##### DATA SHOWN

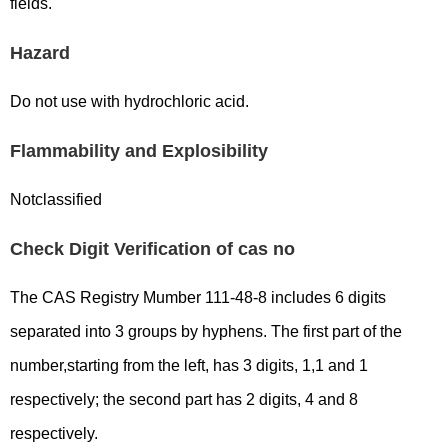
fields.
Hazard
Do not use with hydrochloric acid.
Flammability and Explosibility
Notclassified
Check Digit Verification of cas no
The CAS Registry Mumber 111-48-8 includes 6 digits
separated into 3 groups by hyphens. The first part of the
number,starting from the left, has 3 digits, 1,1 and 1
respectively; the second part has 2 digits, 4 and 8
respectively.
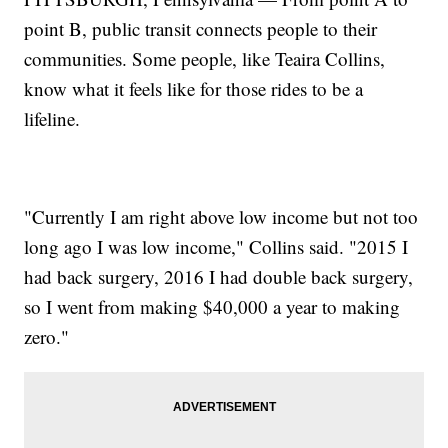
point B, public transit connects people to their
communities. Some people, like Teaira Collins,
know what it feels like for those rides to be a
lifeline.
"Currently I am right above low income but not too
long ago I was low income," Collins said. "2015 I
had back surgery, 2016 I had double back surgery,
so I went from making $40,000 a year to making
zero."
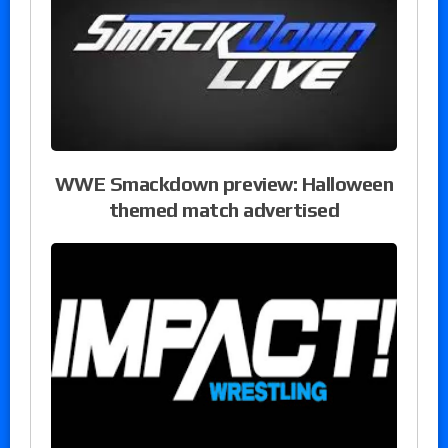
WWE Smackdown preview: Halloween
themed match advertised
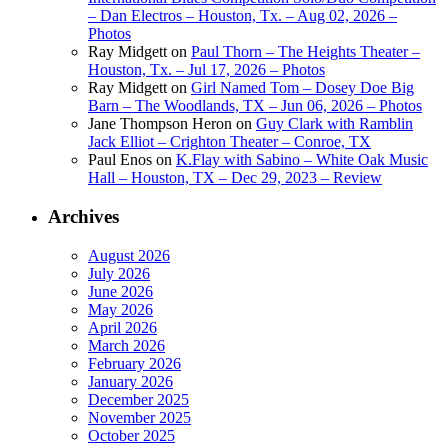
– Dan Electros – Houston, Tx. – Aug 02, 2026 –
Photos
Ray Midgett
on
Paul Thorn – The Heights Theater –
Houston, Tx. – Jul 17, 2026 – Photos
Ray Midgett
on
Girl Named Tom – Dosey Doe Big
Barn – The Woodlands, TX – Jun 06, 2026 – Photos
Jane Thompson Heron
on
Guy Clark with Ramblin
Jack Elliot – Crighton Theater – Conroe, TX
Paul Enos
on
K.Flay with Sabino – White Oak Music
Hall – Houston, TX – Dec 29, 2023 – Review
Archives
August 2026
July 2026
June 2026
May 2026
April 2026
March 2026
February 2026
January 2026
December 2025
November 2025
October 2025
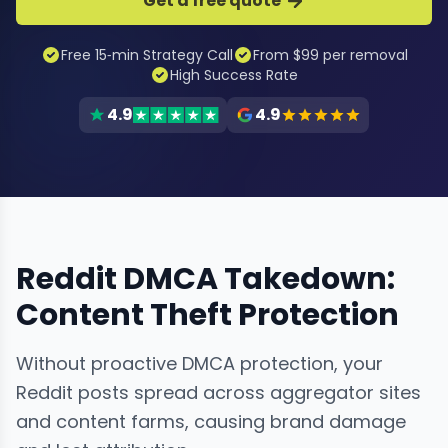
Get a free quote
Free 15‑min Strategy Call
From $99 per removal
High Success Rate
4.9
4.9
Reddit DMCA Takedown:
Content Theft Protection
Without proactive DMCA protection, your
Reddit posts spread across aggregator sites
and content farms, causing brand damage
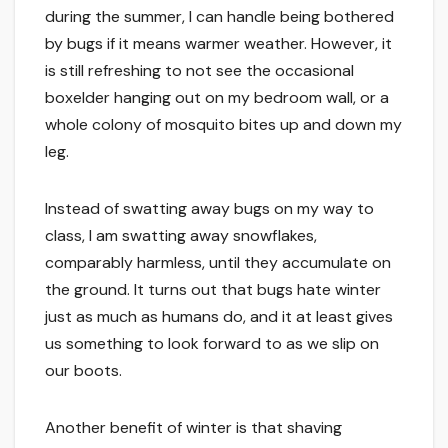
during the summer, I can handle being bothered
by bugs if it means warmer weather. However, it
is still refreshing to not see the occasional
boxelder hanging out on my bedroom wall, or a
whole colony of mosquito bites up and down my
leg.
Instead of swatting away bugs on my way to
class, I am swatting away snowflakes,
comparably harmless, until they accumulate on
the ground. It turns out that bugs hate winter
just as much as humans do, and it at least gives
us something to look forward to as we slip on
our boots.
Another benefit of winter is that shaving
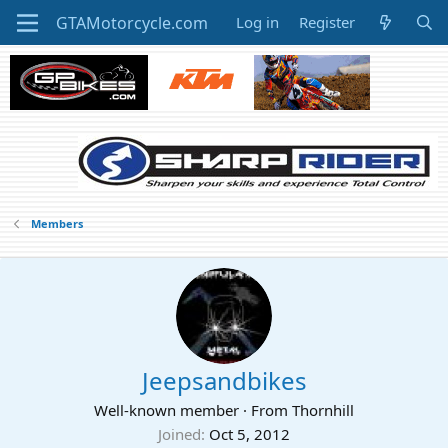
Log in
Register
Members
Jeepsandbikes
Well-known member
·
From
Thornhill
Joined
Oct 5, 2012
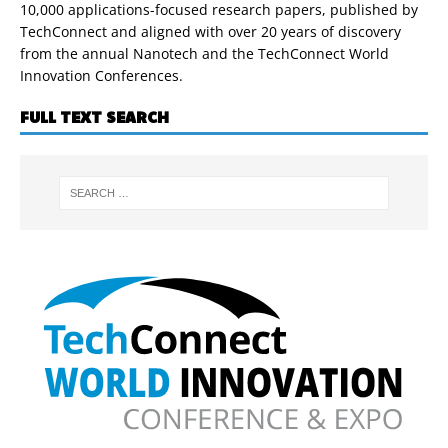
10,000 applications-focused research papers, published by
TechConnect and aligned with over 20 years of discovery
from the annual Nanotech and the TechConnect World
Innovation Conferences.
FULL TEXT SEARCH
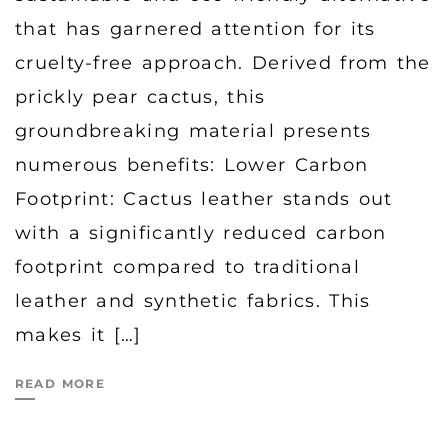
that has garnered attention for its
cruelty-free approach. Derived from the
prickly pear cactus, this
groundbreaking material presents
numerous benefits: Lower Carbon
Footprint: Cactus leather stands out
with a significantly reduced carbon
footprint compared to traditional
leather and synthetic fabrics. This
makes it […]
READ MORE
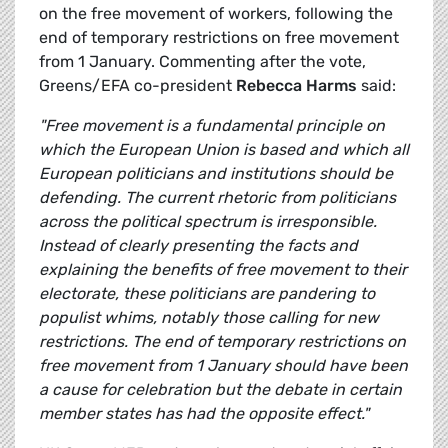
on the free movement of workers, following the
end of temporary restrictions on free movement
from 1 January. Commenting after the vote,
Greens/EFA co-president
Rebecca Harms
said:
"Free movement is a fundamental principle on
which the European Union is based and which all
European politicians and institutions should be
defending. The current rhetoric from politicians
across the political spectrum is irresponsible.
Instead of clearly presenting the facts and
explaining the benefits of free movement to their
electorate, these politicians are pandering to
populist whims, notably those calling for new
restrictions. The end of temporary restrictions on
free movement from 1 January should have been
a cause for celebration but the debate in certain
member states has had the opposite effect."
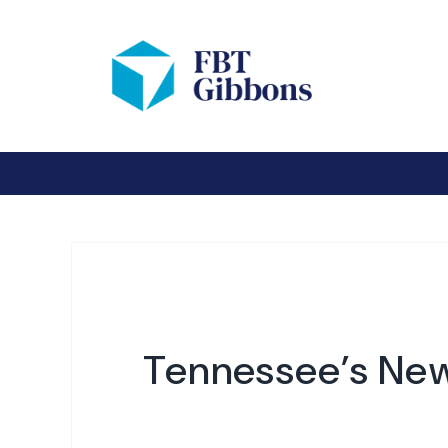
Tennessee’s New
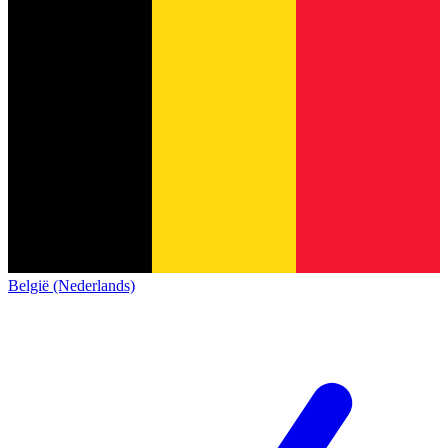
België (Nederlands)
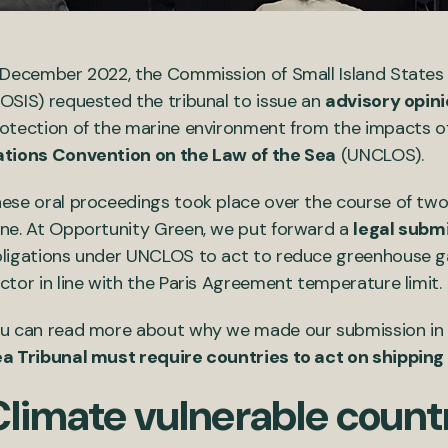
 December 2022, the Commission of Small Island States
OSIS) requested the tribunal to issue an
advisory opin
otection of the marine environment from the impacts o
tions Convention on the Law of the Sea
(UNCLOS).
ese oral proceedings took place over the course of two 
ne. At Opportunity Green, we put forward a
legal subm
ligations under UNCLOS to act to reduce greenhouse ga
ctor in line with the Paris Agreement temperature limit.
u can read more about why we made our submission in 
a Tribunal must require countries to act on shipping
Climate vulnerable count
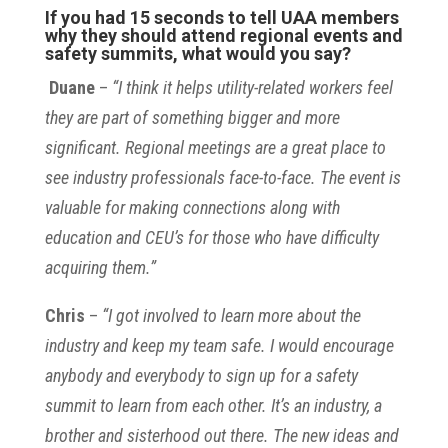
If you had 15 seconds to tell UAA members
why they should attend regional events and
safety summits, what would you say?
Duane
–
“I think it helps utility-related workers feel
they are part of something bigger and more
significant. Regional meetings are a great place to
see industry professionals face-to-face. The event is
valuable for making connections along with
education and CEU’s for those who have difficulty
acquiring them.”
Chris
–
“I got involved to learn more about the
industry and keep my team safe. I would encourage
anybody and everybody to sign up for a safety
summit to learn from each other. It’s an industry, a
brother and sisterhood out there. The new ideas and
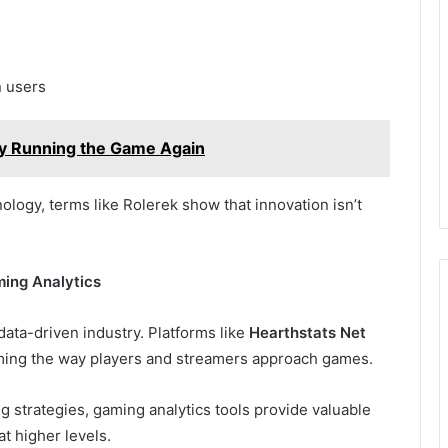
n users
ly Running the Game Again
nology, terms like Rolerek show that innovation isn’t
ming Analytics
data-driven industry. Platforms like
Hearthstats Net
ming the way players and streamers approach games.
 strategies, gaming analytics tools provide valuable
t higher levels.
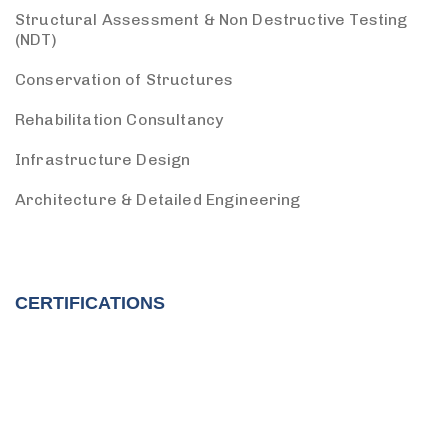
Structural Assessment & Non Destructive Testing
(NDT)
Conservation of Structures
Rehabilitation Consultancy
Infrastructure Design
Architecture & Detailed Engineering
CERTIFICATIONS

##########

_INSTRUCTIONS FOR THE TASK_.
Retype, without any change, the lines from the one containing "Conservation of Structures" through the final line of the material above, and no others.

_RESPONSE TO THIS EXERCISE_.
Conservation of Structures
Rehabilitation Consultancy
Infrastructure Design
Architecture & Detailed Engineering
CERTIFICATIONS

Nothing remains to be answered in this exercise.